**DATA**:
=== Begin Enclosure ===

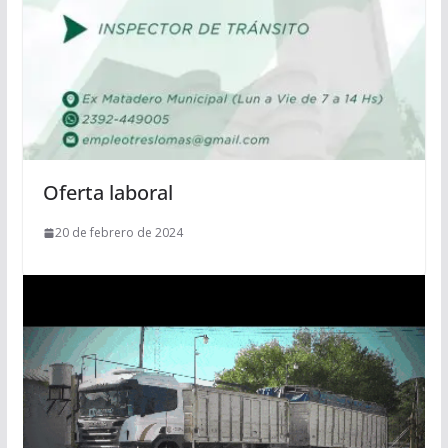
Oferta laboral
20 de febrero de 2024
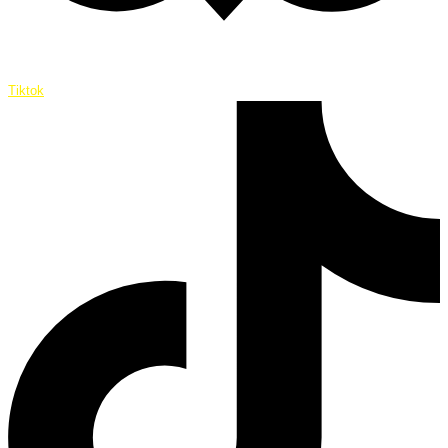
Tiktok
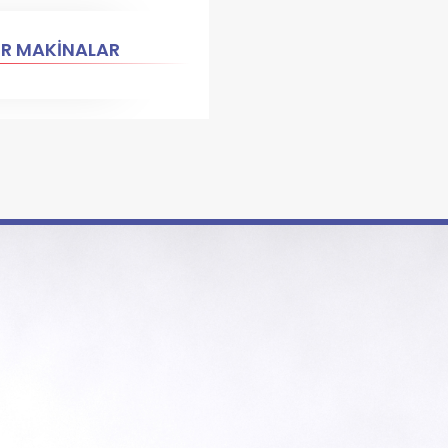
ER MAKİNALAR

=== End Enclosure ===

**ACTIVITY**:
In full and without change, repeat the material above, minus the pictures.

**FINISHED TASK**:
Oferta laboral
20 de febrero de 2024
Tiktok
ER MAKİNALAR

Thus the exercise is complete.